Based on the Protocol AB results, rates of cataract development and anti-VEGF treatment for DME may not contribute to the risk-benefit comparison between initial aflibercept vs vitrectomy and PRP. Increased rates of cataract have been reported after vitrectomy,7 perhaps related to changes in oxygen gradient within the eye.8 In Protocol AB, however, rates of cataract extraction were not higher with vitrectomy vs aflibercept. Among eyes that underwent cataract surgery, VA was good in both groups. Furthermore, there was no significant difference in the rate of center-involved DME at 2 years, or the proportion receiving aflibercept for DME over 2 years.3
One-third of eyes in both groups received the alternative treatment per protocol during 2 years of follow-up. Adherence with long-term follow-up should be stressed because eyes with vitreous hemorrhage from PDR may need supplemental treatment after initial aflibercept or vitrectomy with PRP.
This study has several limitations. First, the analyses were post hoc and involved subgroups with limited sample sizes; therefore, the findings should be considered exploratory. Second, although the anti-VEGF treatment algorithm that was used is based on Network Investigator Group consensus and mirrors previous DRCR Retina Network treatment algorithms for DME and PDR, different results might be obtained with different thresholds for treatment or different anti-VEGF agents. Third, although the protocol required the surgical instrumentation to be 23-gauge or smaller, surgeons were allowed to use their standard surgical approaches to improve the generalizability of the results; thus, the vitrectomy procedure varied between surgeons with regard to the use of intraoperative agents, postoperative filtered air or gas, and additional procedures such as epiretinal membrane or internal limiting membrane peeling. Fourth, in the time-to-event analyses, outcomes may have been recorded earlier in the aflibercept group because eyes were examined more frequently (ascertainment bias). Fifth, results beyond 2 years, especially in eyes treated with anti-VEGF without PRP, are unknown.
The results of this comparative effectiveness study suggest that both intravitreous aflibercept and vitrectomy with PRP are viable first-line options for the treatment of vitreous hemorrhage due to PDR. Although a significant difference was not observed between the treatment groups in the primary outcome of mean VA over 24 weeks, eyes that had initial vitrectomy with PRP had faster recovery of vision when baseline VA was worse than 20/800 and faster clearing of initial vitreous hemorrhage. Approximately one-third of the eyes in each group received the alternative treatment (aflibercept or vitrectomy with PRP). These factors may influence treatment decisions for individual patients who are initiating therapy for vitreous hemorrhage from PDR.

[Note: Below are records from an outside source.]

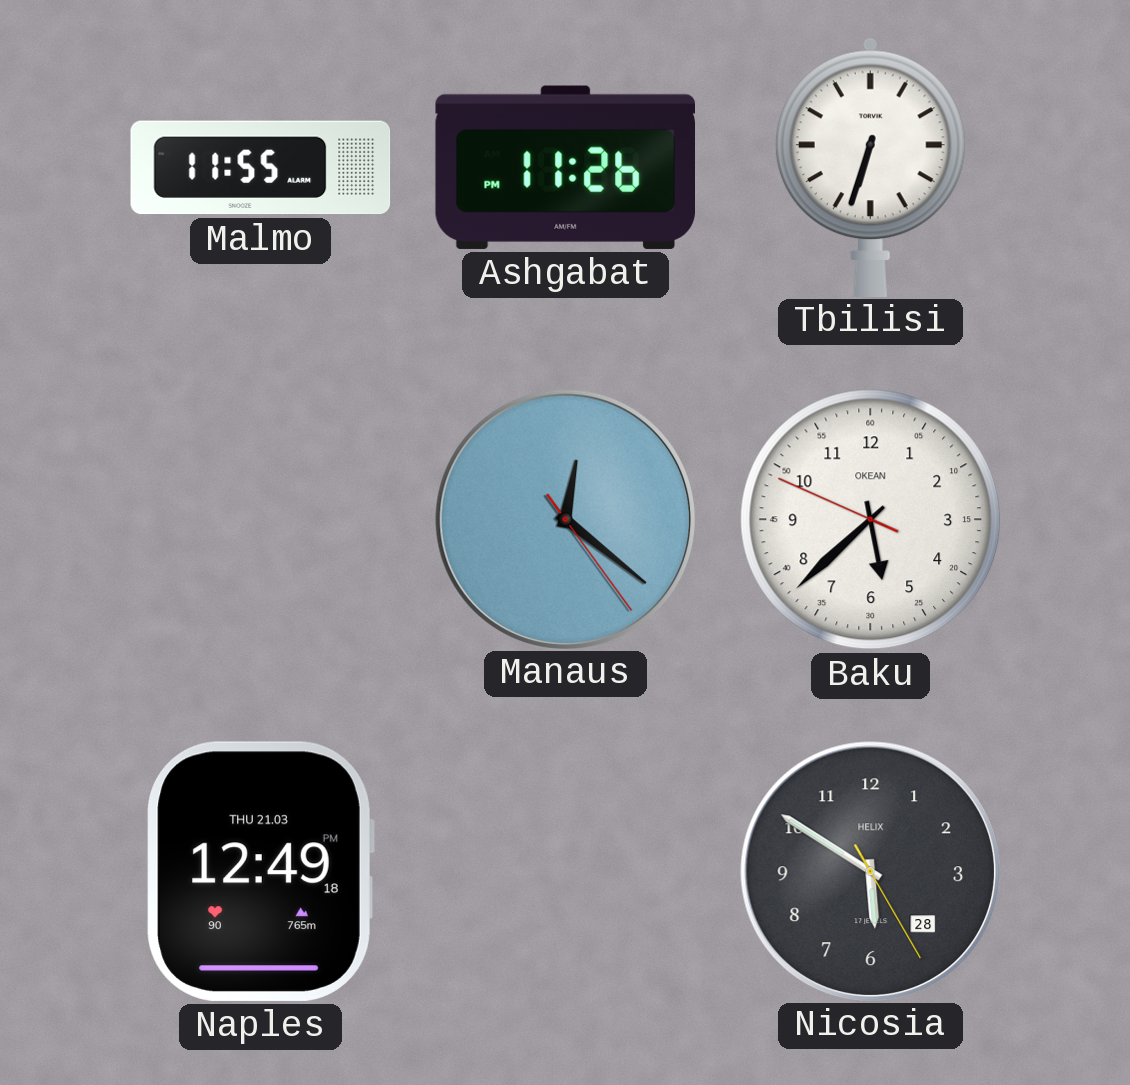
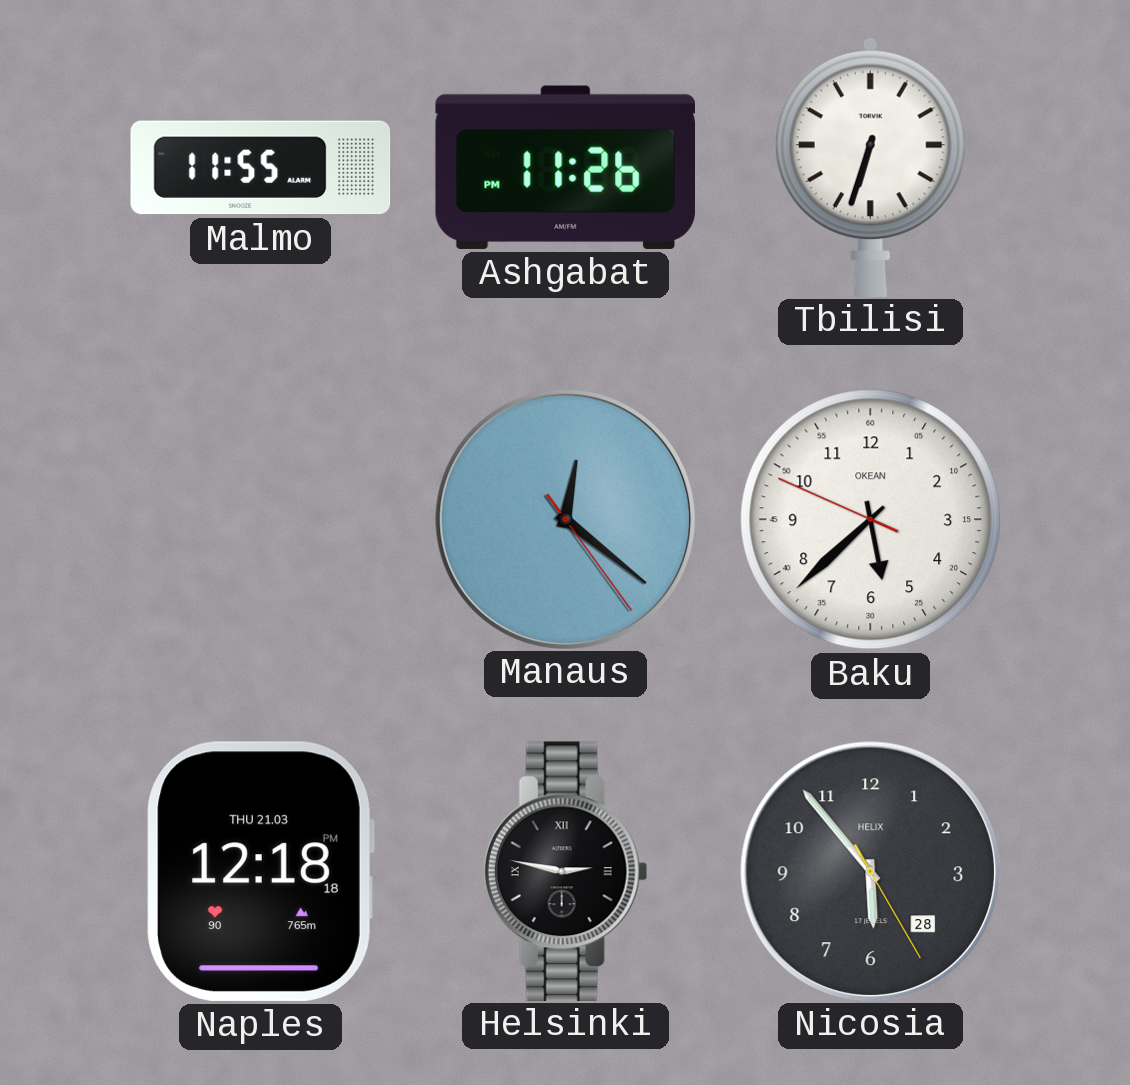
Naples: 12:49 -> 12:18
Helsinki: none -> 2:47
Nicosia: 5:50 -> 5:53
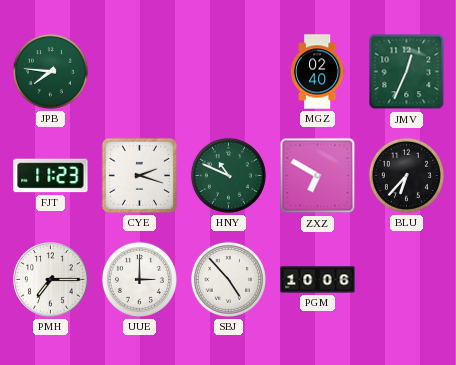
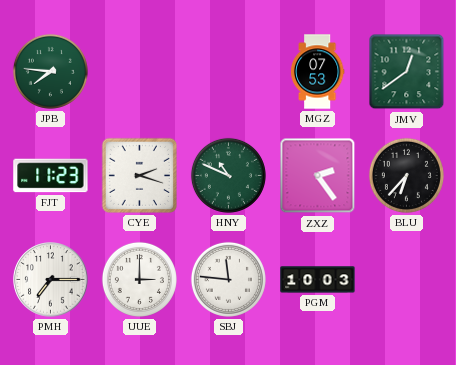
MGZ: 02:40 -> 07:53
JMV: 12:34 -> 12:39
ZXZ: 6:50 -> 2:24
SBJ: 4:53 -> 11:46
PGM: 10:06 -> 10:03
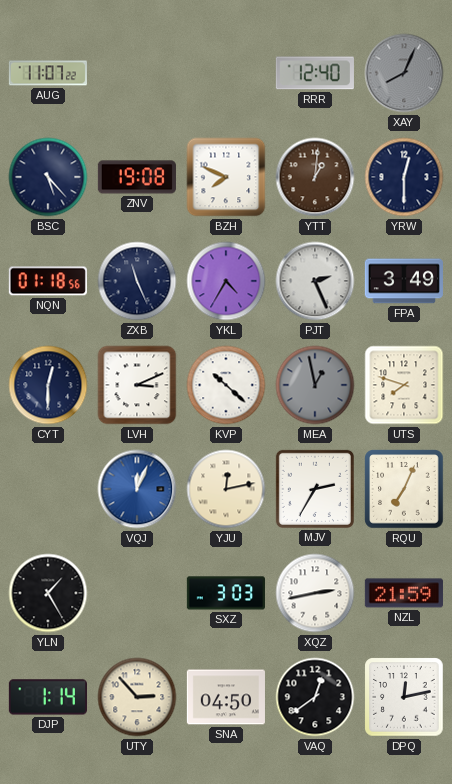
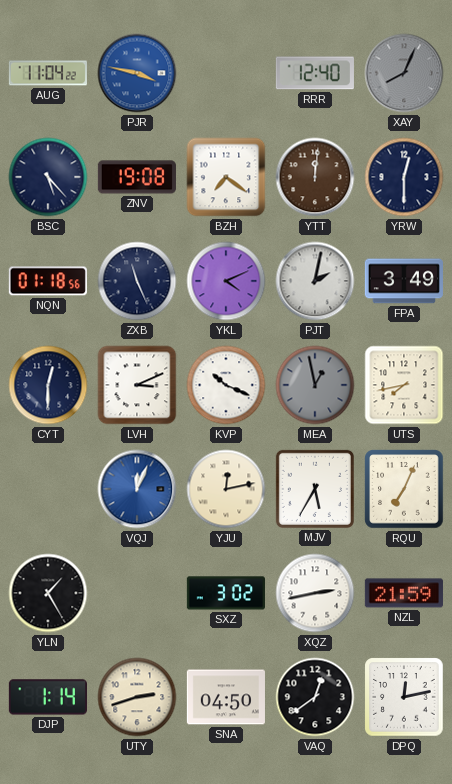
AUG: 11:07 -> 11:04
PJR: none -> 3:47
BZH: 7:49 -> 7:21
YTT: 1:01 -> 12:01
YKL: 4:35 -> 4:11
PJT: 2:26 -> 2:02
KVP: 10:22 -> 10:19
UTS: 7:48 -> 7:43
MJV: 2:35 -> 5:35
SXZ: 3:03 -> 3:02
UTY: 2:53 -> 2:42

Accepted for Publication: March 2, 2021.
Published Online: May 6, 2021. doi:10.1001/jamaophthalmol.2021.1110
Corresponding Author: Adam R. Glassman, MS, Jaeb Center for Health Research, 15310 Amberly Dr, Ste 350, Tampa, FL 33647 (drcrstat2@jaeb.org).
Author Contributions: Mr Glassman had full access to all the data in the study and takes responsibility for the integrity of the data and the accuracy of the data analysis.
Concept and design: Glassman, Beaulieu, Antoszyk, Jampol, Sun.
Acquisition, analysis, or interpretation of data: All authors.
Drafting of the manuscript: Glassman, Beaulieu, Antoszyk, Jampol, Sun.
Critical revision of the manuscript for important intellectual content: Beaulieu, Maguire, Antoszyk, Chow, Elman, Jampol, Salehi-Had, Sun.
Statistical analysis: Glassman, Beaulieu, Maguire, Chow.
Obtained funding: Glassman, Jampol, Sun.
Administrative, technical, or material support: Glassman, Salehi-Had.
Supervision: Glassman, Maguire, Antoszyk, Elman, Salehi-Had, Sun.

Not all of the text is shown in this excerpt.